The case itself involved multiple international companies and related to a loan agreement, made between the claimant companies and three joint venture parties, concerning a power plant in Tanzania. The loan agreement and relevant deeds were subject to English law and contained non-exclusive jurisdiction clauses in favour of the courts of England and Wales and an FNC waiver, thereby expressly accepting the possibility of parallel proceedings in different jurisdictions. Some other relevant documents, such as the charge of shares and mortgage of land, were governed by Tanzanian law (as they were concerned with Tanzanian property) but included almost identical provisions regarding the parties’ ability to bring proceedings in another jurisdiction.
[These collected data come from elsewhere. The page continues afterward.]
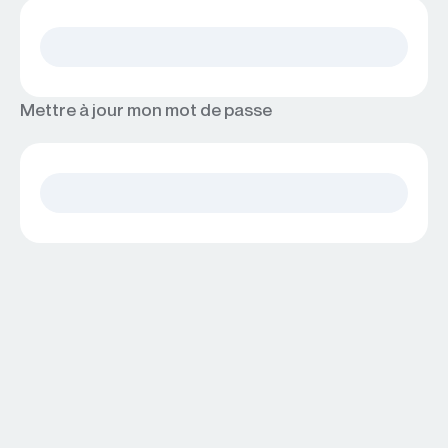
Mettre à jour mon mot de passe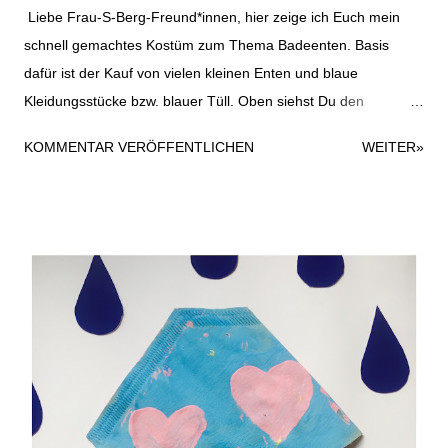
Liebe Frau-S-Berg-Freund*innen, hier zeige ich Euch mein
schnell gemachtes Kostüm zum Thema Badeenten. Basis
dafür ist der Kauf von vielen kleinen Enten und blaue
Kleidungsstücke bzw. blauer Tüll. Oben siehst Du den
Haarreifen, den ich mit ein bisschen blauem Tüll und einer
KOMMENTAR VERÖFFENTLICHEN
WEITER»
Gummiente beklebt habe. Dazu habe ich einfach eine
Heißklebepistole verwendet; hielt super. Der Haarreifen kommt
hier ein bisschen goldig raus auf dem Foto, ist aber in
Wirklichkeit eher gelb. Die Sonnenbrille war noch im Fundus
und wurde einfach mit einem kleinen Entensticker
aufgehübscht. Ich liebe es immer, wenn auch eine Sonnenbrille
zum Kostüm passt. Im besten Fall ist ja auch beim
Karnevalszug gutes Wetter und Sonnenschein. Als Oberteil für
das Entenkostüm habe ich ein altes blaues T-Shirt verwendet
und einfach mit ein paar geplotteten Badeenten (gibt´s zuhauf
lizenzfrei) und dem Spruch "Ente gut, alles gut" versehen. So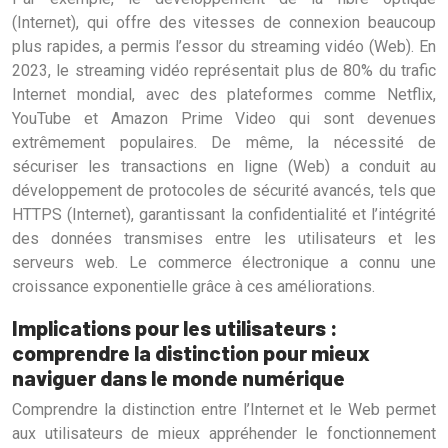
(Internet), qui offre des vitesses de connexion beaucoup
plus rapides, a permis l’essor du streaming vidéo (Web). En
2023, le streaming vidéo représentait plus de 80% du trafic
Internet mondial, avec des plateformes comme Netflix,
YouTube et Amazon Prime Video qui sont devenues
extrêmement populaires. De même, la nécessité de
sécuriser les transactions en ligne (Web) a conduit au
développement de protocoles de sécurité avancés, tels que
HTTPS (Internet), garantissant la confidentialité et l’intégrité
des données transmises entre les utilisateurs et les
serveurs web. Le commerce électronique a connu une
croissance exponentielle grâce à ces améliorations.
Implications pour les utilisateurs :
comprendre la distinction pour mieux
naviguer dans le monde numérique
Comprendre la distinction entre l’Internet et le Web permet
aux utilisateurs de mieux appréhender le fonctionnement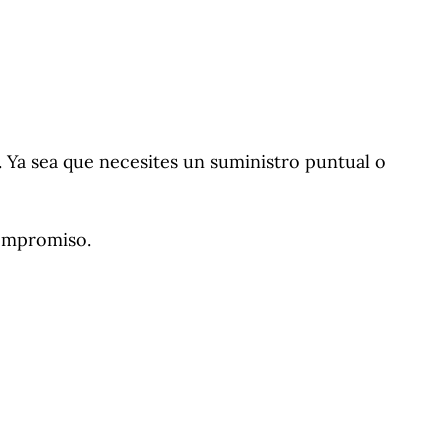
 Ya sea que necesites un suministro puntual o
compromiso.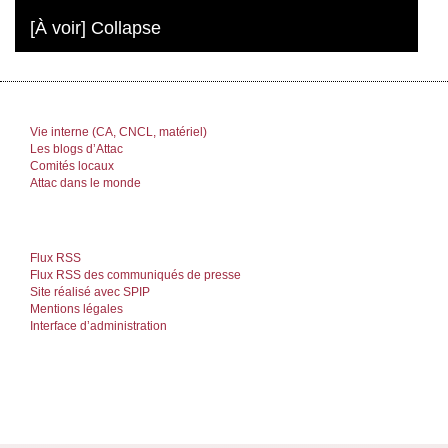
[À voir] Collapse
Vie interne (CA, CNCL, matériel)
Les blogs d’Attac
Comités locaux
Attac dans le monde
Flux RSS
Flux RSS des communiqués de presse
Site réalisé avec SPIP
Mentions légales
Interface d’administration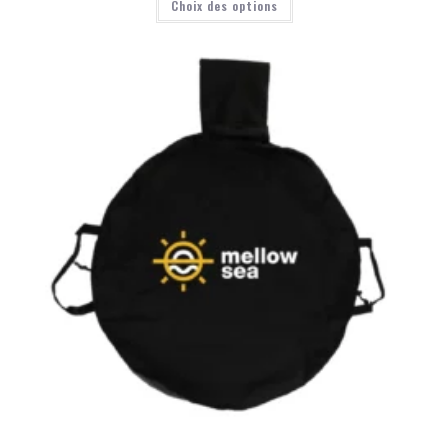
Choix des options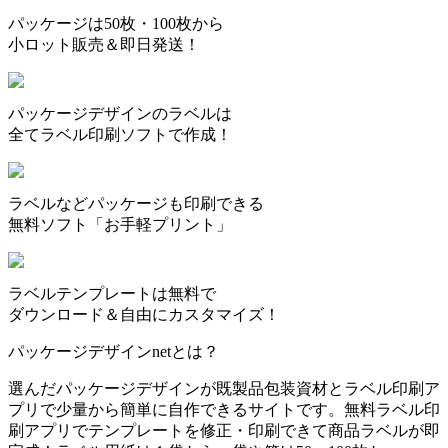
パッケージは50枚・100枚から
小ロット販売＆即日発送！
パッケージデザインのラベルは
全てラベル印刷ソフトで作成！
ラベルなどパッケージも印刷できる
無料ソフト「お手軽プリント」
ラベルテンプレートは無料で
ダウンロード＆自由にカスタマイズ！
パッケージデザインnetとは？
選んだパッケージデザインが既製品包装資材とラベル印刷ア
プリで少量から簡単に自作できるサイトです。無料ラベル印
刷アプリでテンプレートを修正・印刷できて商品ラベルが即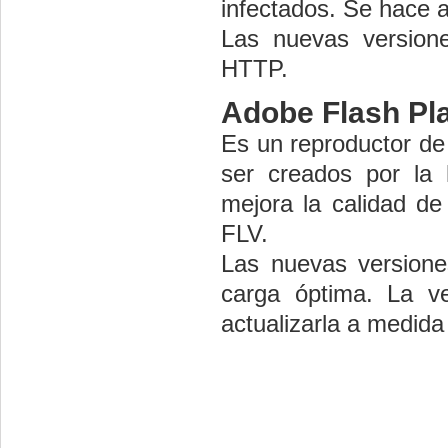
infectados. Se hace a
Las nuevas version
HTTP.
Adobe Flash Pl
Es un reproductor de
ser creados por la 
mejora la calidad de
FLV.
Las nuevas versiones
carga óptima. La ve
actualizarla a medida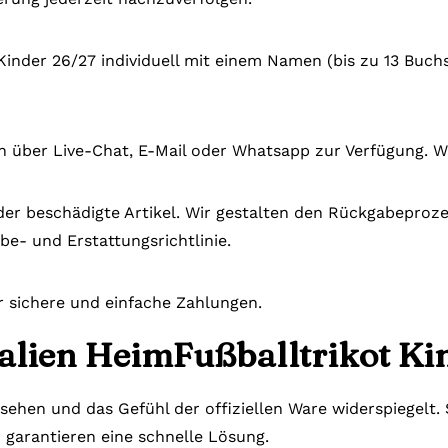
 Kinder 26/27 individuell mit einem Namen (bis zu 13 Buch
n über Live-Chat, E-Mail oder Whatsapp zur Verfügung. W
der beschädigte Artikel. Wir gestalten den Rückgabeprozes
be- und Erstattungsrichtlinie.
r sichere und einfache Zahlungen.
talien HeimFußballtrikot Kin
ssehen und das Gefühl der offiziellen Ware widerspiegelt
r garantieren eine schnelle Lösung.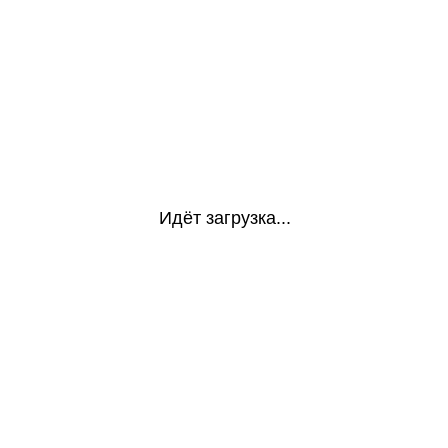
Идёт загрузка...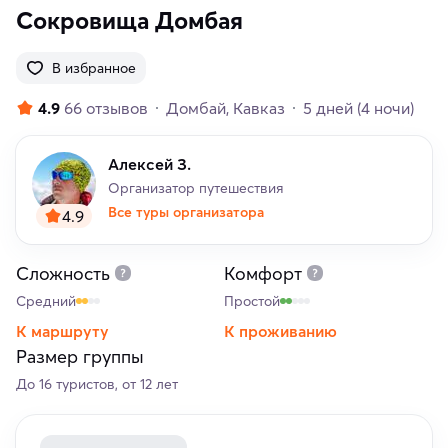
Сокровища Домбая
В избранное
4.9
66 отзывов
Домбай
Кавказ
5 дней
(4 ночи)
Алексей З.
Организатор путешествия
Все туры организатора
4.9
Сложность
Комфорт
Средний
Простой
К маршруту
К проживанию
Размер группы
До 16 туристов, от 12 лет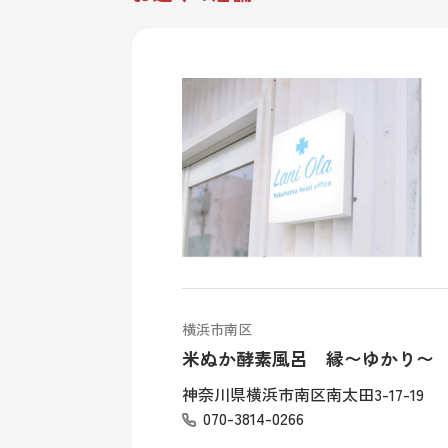
横浜市南区
米ぬか酵素風呂 縁〜ゆかり〜
神奈川県横浜市南区南太田3-17-19
070-3814-0266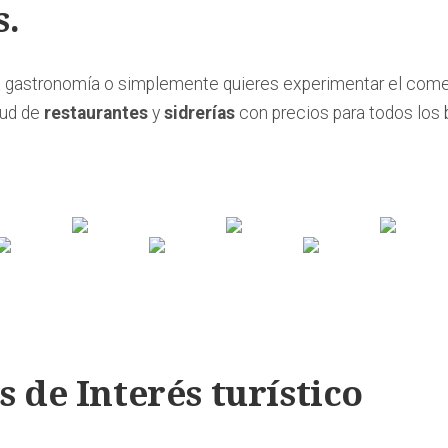
s.
a gastronomía o simplemente quieres experimentar el come
tud de
restaurantes
y
sidrerías
con precios para todos los 
s de Interés turístico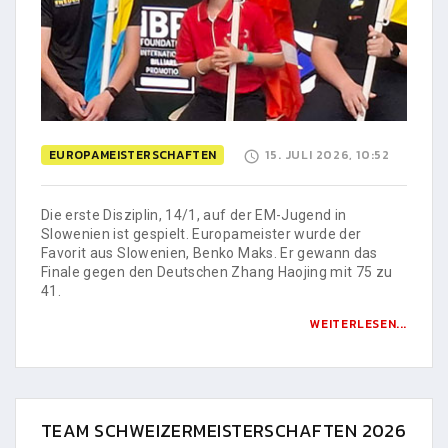
EUROPAMEISTERSCHAFTEN
15. JULI 2026, 10:52
Die erste Disziplin, 14/1, auf der EM-Jugend in
Slowenien ist gespielt. Europameister wurde der
Favorit aus Slowenien, Benko Maks. Er gewann das
Finale gegen den Deutschen Zhang Haojing mit 75 zu
41.
WEITERLESEN...
TEAM SCHWEIZERMEISTERSCHAFTEN 2026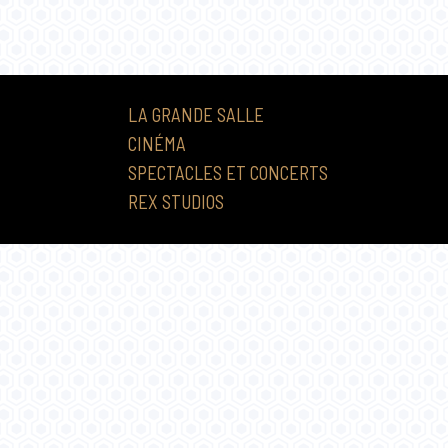
LA GRANDE SALLE
CINÉMA
SPECTACLES ET CONCERTS
REX STUDIOS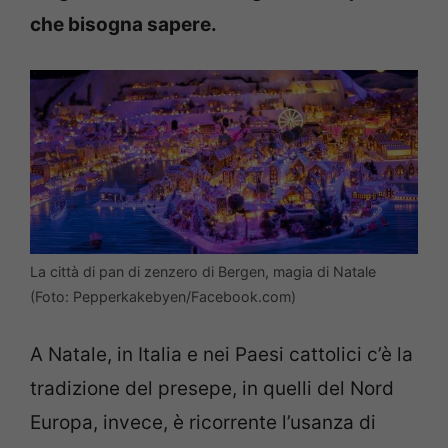
che bisogna sapere.
La città di pan di zenzero di Bergen, magia di Natale
(Foto: Pepperkakebyen/Facebook.com)
A Natale, in Italia e nei Paesi cattolici c’è la
tradizione del presepe, in quelli del Nord
Europa, invece, è ricorrente l’usanza di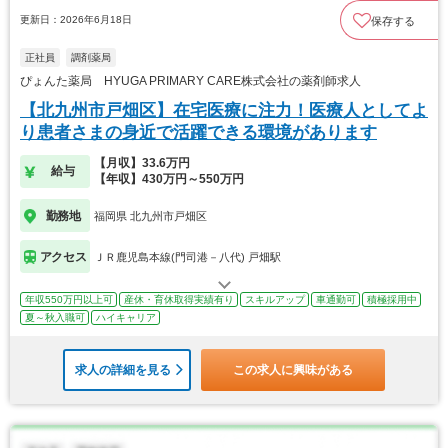
更新日：2026年6月18日
保存する
正社員
調剤薬局
ぴょんた薬局 HYUGA PRIMARY CARE株式会社の薬剤師求人
【北九州市戸畑区】在宅医療に注力！医療人としてよ
り患者さまの身近で活躍できる環境があります
【月収】33.6万円
給与
【年収】430万円～550万円
勤務地
福岡県 北九州市戸畑区
アクセス
ＪＲ鹿児島本線(門司港－八代) 戸畑駅
年収550万円以上可
産休・育休取得実績有り
スキルアップ
車通勤可
積極採用中
夏～秋入職可
ハイキャリア
求人の詳細を見る
この求人に興味がある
When the loan fell into default, proceedings were initially brought in Tanzania and New York. The claimants then brought proceedings in England claiming sums due and also seeking declaratory and injunctive relief. The defendants sought a stay of the English proceedings on the basis that Tanzania was the appropriate forum for the matter to be heard, as well as applying for the English proceedings to be dismissed as an abuse of process.

The defendants’ applications were refused. The court found that there were no very strong or exceptional grounds for granting a stay of proceedings. The defendant companies had made a bargain that they would not seek to argue that England was not an appropriate forum in which to bring proceedings and there was no convincing reason why the defendants should be able to go back on their contractual bargain and obtain a stay.

Key Points

  • The case clarifies whether a non-exclusive English jurisdiction clause combined with an FNC waiver completely precludes any application for a stay on grounds of FNC: a stay of proceedings can be granted where appropriate, if there are exceptional grounds for doing so.
  • The grounds relied upon when asking the court for a stay must have been unforeseeable at the time of entering into the agreement. A stay will not be granted if parallel proceedings were contemplated by the parties, even if the parties did not contemplate the particular proceedings that in fact ensued.
  • An important issue that the court took into account in reaching its decision in this case was that none of the issues in the English proceedings had yet been determined by the courts in Tanzania [4]. It was therefore not contrary to the objective interests of justice to allow proceedings to continue in England.

WM Comment

This case is another recent example of the importance of a well drafted jurisdiction clause. Jurisdiction disputes can be complex, time-consuming and costly – not to mention the fact that they represent distraction and delay when it comes to resolving the substantive issues in any commercial dispute. To avoid this before the main fight even begins, it is particularly crucial that contracting parties get their drafting right when they agree to the inclusion of a non-exclusive jurisdiction clause combined with an FNC waiver, as such clauses will be open to challenge should litigation arise and the issue of the most appropriate forum come into question. For certainty, parties may wish to ensure that any agreement contains an exclusive jurisdiction clause to prevent any party from bringing proceedings in a forum other than the one stipulated in the contract.

If you have any queries in relation to the jurisdiction provisions in your commercial contracts – whether those already in place or those under negotiation – please contact Walker Morris’ Commercial Dispute Resolution team.


[2] Standard Chartered Bank (Hong Kong) Ltd and another v Independent Power Tanzania Ltd and others [2015] EWHC 1640 (Comm)
[3] The court cited Cuccolini SRL v Elcan Industries Inc [2013] EWHC 2994 (QB)
[4] The court considered the case of Spiliada Maritime Corp v Cansulex Ltd [1987] AC 460, which listed certain factors to be taken into account when deciding whether it would be contrary to the interests of justice for a stay to be granted. A lack of duplication of issues considered as between Tanzania and England and Wales was one such factor.